# Work to complete
In your copy, reproduce the entries exactly as they are, minus the images.

# Data extracts
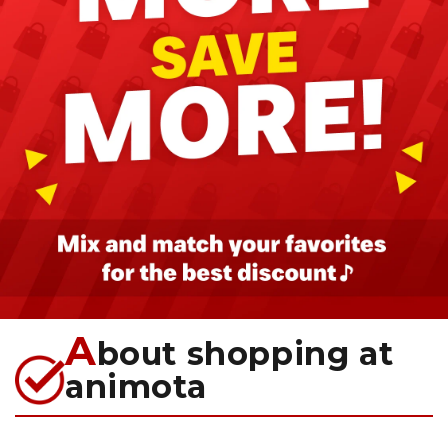
A
bout shopping at
animota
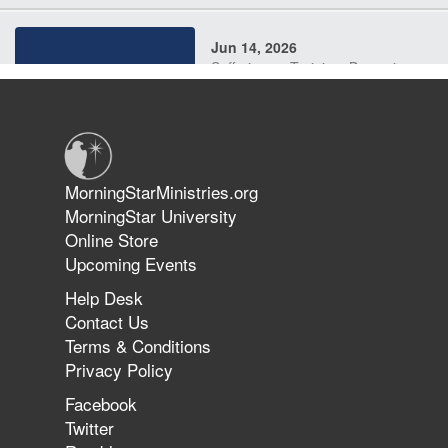
Jun 14, 2026
Suffering as Training: Becoming
Warriors in Christ – Rick Joyner |
June 14, 2026
Jun 9, 2026
MorningStarMinistries.org
The 747 Dream Revealed What
MorningStar University
Happened to MorningStar
Online Store
Upcoming Events
Help Desk
Jun 7, 2026
Contact Us
The Revolution, the Harvest, and
Terms & Conditions
the Call to Reform the Church |
Privacy Policy
Rick Joyner | June 7, 2026
Facebook
Twitter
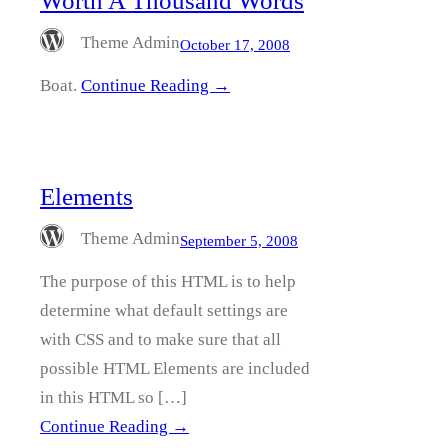
Worth A Thousand Words
Theme Admin
October 17, 2008
Boat.
Continue Reading →
Elements
Theme Admin
September 5, 2008
The purpose of this HTML is to help
determine what default settings are
with CSS and to make sure that all
possible HTML Elements are included
in this HTML so […]
Continue Reading →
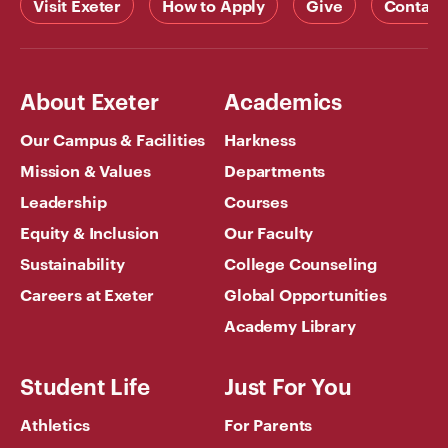
Visit Exeter
How to Apply
Give
Contact
About Exeter
Academics
Our Campus & Facilities
Harkness
Mission & Values
Departments
Leadership
Courses
Equity & Inclusion
Our Faculty
Sustainability
College Counseling
Careers at Exeter
Global Opportunities
Academy Library
Student Life
Just For You
Athletics
For Parents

# Reply to the exercise
A
bout shopping at
animota
Jun 14, 2026
Suffering as Training: Becoming
Warriors in Christ – Rick Joyner |
June 14, 2026
Jun 9, 2026
MorningStarMinistries.org
The 747 Dream Revealed What
MorningStar University
Happened to MorningStar
Online Store
Upcoming Events
Help Desk
Jun 7, 2026
Contact Us
The Revolution, the Harvest, and
Terms & Conditions
the Call to Reform the Church |
Privacy Policy
Rick Joyner | June 7, 2026
Facebook
Twitter
Worth A Thousand Words
Theme Admin
October 17, 2008
Boat.
Continue Reading →
Elements
Theme Admin
September 5, 2008
The purpose of this HTML is to help
determine what default settings are
with CSS and to make sure that all
possible HTML Elements are included
in this HTML so […]
Continue Reading →
Visit Exeter
How to Apply
Give
Contact
About Exeter
Academics
Our Campus & Facilities
Harkness
Mission & Values
Departments
Leadership
Courses
Equity & Inclusion
Our Faculty
Sustainability
College Counseling
Careers at Exeter
Global Opportunities
Academy Library
Student Life
Just For You
Athletics
For Parents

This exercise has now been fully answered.